The introduction of a multiple voting system for venture companies is imminent. On April 27, 2023, the plenary session of the National Assembly passed a bill to amend the Act on Special Measures for the Promotion of Venture Businesses (the “Venture Business Act”) to grant multiple voting rights to the founders of venture businesses. The amendments to the Venture Business Act to introduce multiple voting rights will be submitted to the government and implemented after deliberation by the Cabinet and promulgation.

This article will summarize how the multiple voting system has been finalized and is about to be implemented, focusing on the key points.

The Multiple Voting System in a Nutshell

While shareholders are entitled to one vote for each share they own at the general meeting of shareholders, the highest governing body of a corporation, the multiple voting rights that can be granted to a venture founder’s shareholding can range from two to ten votes per share.

Even if a founder owns only 25% of the shares, if he is granted multiple voting rights, he or she will be able to exercise more than 50% of the voting rights at the shareholders’ meeting.

Multiple Voting Rights Can Only Be Granted to the “Founder”

The multiple voting system is designed to protect the management rights of the “founder”. Multiple voting rights are not available to founders of all companies, but only to founders of “unlisted ventures”. And even if you are a founder of an “unlisted venture”, you must have been a “promoter” of the venture from its inception and continue to hold at least 30% of the shares until you receive the final investment.

Multiple voting rights may also be granted if a venture is formed and operated with co-founders rather than a sole founder.

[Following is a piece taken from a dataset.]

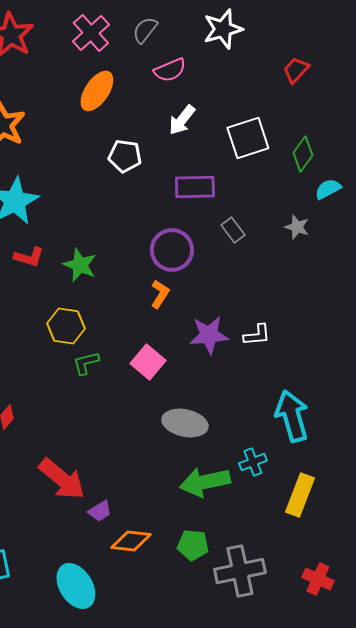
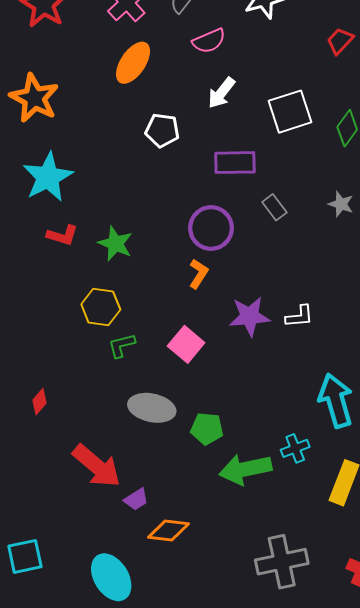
gray ellipse: (185, 423) -> (152, 408), moved
green pentagon: (193, 545) -> (207, 429), moved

For example, if co-founders A, B, and C each own 25% of the venture from inception, multiple voting rights can be granted to each of A, B, and C as long as their combined ownership exceeds 50%.

Conditions for issuing shares with multiple voting rights.

This is possible when a venture raises a large amount of funding, and the “founders” are diluted to 30% or less or are no longer the majority shareholder. For example, if a Series C round of funding results in excessive dilution of the founders’ stake to 30% or less, or if a large investment firm becomes the largest shareholder.

Approval of at least 3/4 of the outstanding shares at a shareholders’ meeting required.

You’re probably familiar with the idea of ordinary and special resolutions at a shareholders’ meeting, but if you want to introduce multiple voting rights into your bylaws and issue shares with multiple voting rights, you’ll need a stricter quorum and number of shares in favor than is required for ordinary and special resolutions. A whopping three-quarters of the outstanding shares must be in favor.

You can pay with founder-owned common stock instead of money.

This is where many people get confused. When multiple voting is introduced to a venture company, the founder’s common shares are not immediately converted to multiple voting shares. Multiple voting shares must be allocated and issued to the founder through a rights issue process, and the founder must pay the share price accordingly. However, the amendments to the Venture Business Act provide an exception in cases where the value of the venture company’s equity is highly valued. Considering that the obligation to pay the share premium would be excessively burdensome for the founder, the founder may pay the share premium for the issuance of multiple voting shares using the ordinary shares he or she already owns. As for the practical procedure, it remains to be seen how the details of the subordinate laws, including the Enforcement Decree and the Implementing Rules, will be organized in the future.

Not applicable to matters relating to the private interests of the founder.

Founders may not exercise multiple voting rights for all general meeting resolutions. For matters such as executive compensation and reduction of executive liability, founders can only exercise one vote per share, even if they hold multiple voting shares.

How long can multiple voting rights be exercised?

The maximum period of validity of multiple voting shares recognized by the amendment to the Venture Business Act is 10 years, after which the shares are converted into ordinary shares on the following day. If the company grows and goes public, will the multiple voting shares be converted into common shares? No. If the company goes public, there is a grace period until the third anniversary of the listing date.

As mentioned above, we have reviewed the main points regarding the introduction of the multiple voting system and the issuance of shares with multiple voting rights. Of course, we will have to wait and see how the subordinate laws, such as the Enforcement Decree and the Implementing Rules, are formulated in the future to determine the specific practical procedures. We hope that the purpose and objectives of the introduction of the multiple voting system can be properly realized.